*Problem description*:
For this exercise, repeat the records below exactly and omit every picture.

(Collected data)
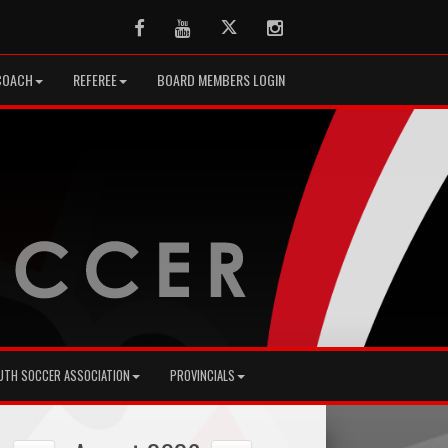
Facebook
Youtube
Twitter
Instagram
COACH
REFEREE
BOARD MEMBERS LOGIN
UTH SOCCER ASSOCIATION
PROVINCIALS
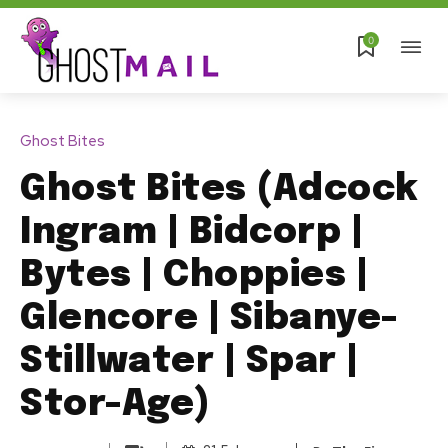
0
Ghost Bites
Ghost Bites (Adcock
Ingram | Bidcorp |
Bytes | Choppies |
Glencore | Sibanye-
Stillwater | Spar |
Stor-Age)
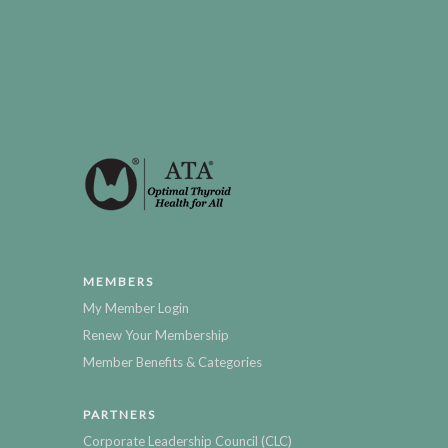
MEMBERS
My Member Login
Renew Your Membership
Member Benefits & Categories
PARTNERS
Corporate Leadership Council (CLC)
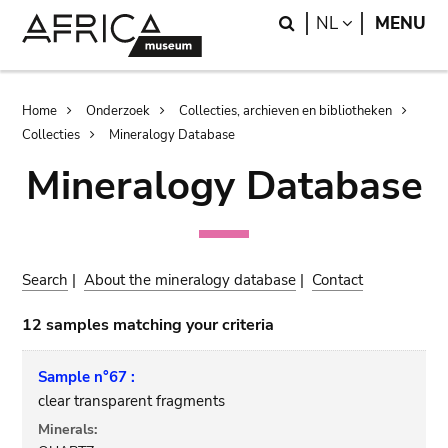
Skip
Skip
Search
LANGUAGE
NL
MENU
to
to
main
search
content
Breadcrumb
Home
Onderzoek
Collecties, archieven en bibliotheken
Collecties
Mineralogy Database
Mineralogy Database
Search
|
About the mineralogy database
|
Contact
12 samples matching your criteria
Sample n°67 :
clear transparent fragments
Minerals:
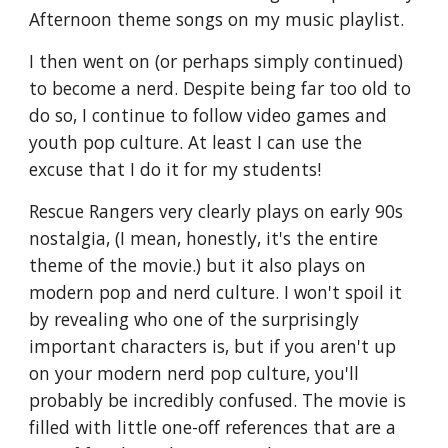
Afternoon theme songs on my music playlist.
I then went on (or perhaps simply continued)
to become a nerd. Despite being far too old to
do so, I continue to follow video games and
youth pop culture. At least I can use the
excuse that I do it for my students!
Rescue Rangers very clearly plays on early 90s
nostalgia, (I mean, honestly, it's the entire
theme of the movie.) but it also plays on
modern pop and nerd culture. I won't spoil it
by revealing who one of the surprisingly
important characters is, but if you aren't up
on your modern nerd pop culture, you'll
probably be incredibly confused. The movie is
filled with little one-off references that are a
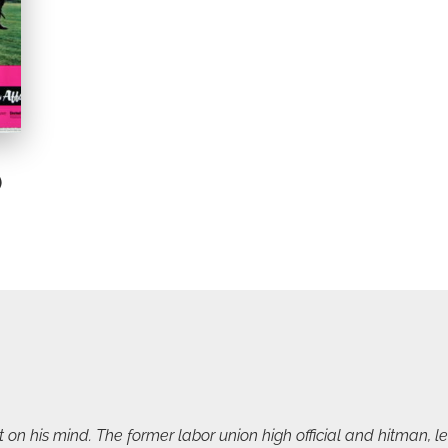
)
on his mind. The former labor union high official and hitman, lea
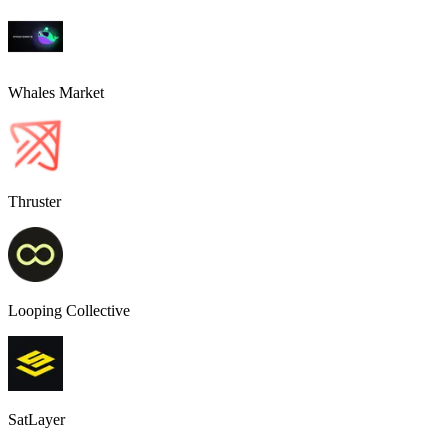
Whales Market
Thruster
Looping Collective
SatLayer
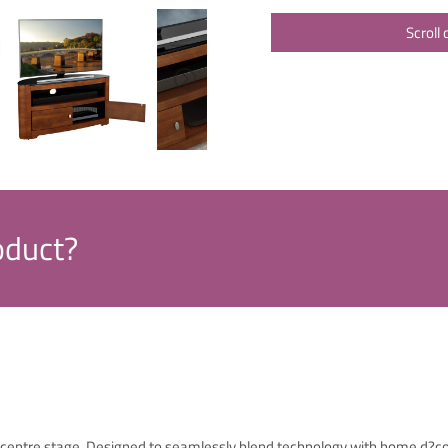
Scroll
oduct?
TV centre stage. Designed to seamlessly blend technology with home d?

*Answer to this problem*:
Facebook
Youtube
Twitter
Instagram
COACH
REFEREE
BOARD MEMBERS LOGIN
UTH SOCCER ASSOCIATION
PROVINCIALS
0
Ghost Bites
Ghost Bites (Adcock
Ingram | Bidcorp |
Bytes | Choppies |
Glencore | Sibanye-
Stillwater | Spar |
Stor-Age)
MEMBERS
My Member Login
Renew Your Membership
Member Benefits & Categories
PARTNERS
Corporate Leadership Council (CLC)
Skip
Skip
Search
LANGUAGE
NL
MENU
to
to
main
search
content
Breadcrumb
Home
Onderzoek
Collecties, archieven en bibliotheken
Collecties
Mineralogy Database
Mineralogy Database
Search
|
About the mineralogy database
|
Contact
12 samples matching your criteria
Sample n°67 :
clear transparent fragments
Minerals:
Afternoon theme songs on my music playlist.
I then went on (or perhaps simply continued)
to become a nerd. Despite being far too old to
do so, I continue to follow video games and
youth pop culture. At least I can use the
excuse that I do it for my students!
Rescue Rangers very clearly plays on early 90s
nostalgia, (I mean, honestly, it's the entire
theme of the movie.) but it also plays on
modern pop and nerd culture. I won't spoil it
by revealing who one of the surprisingly
important characters is, but if you aren't up
on your modern nerd pop culture, you'll
probably be incredibly confused. The movie is
filled with little one-off references that are a
)
on his mind. The former labor union high official and hitman, lea
Whales Market
Thruster
Looping Collective
SatLayer
Scroll
oduct?
TV centre stage. Designed to seamlessly blend technology with home d?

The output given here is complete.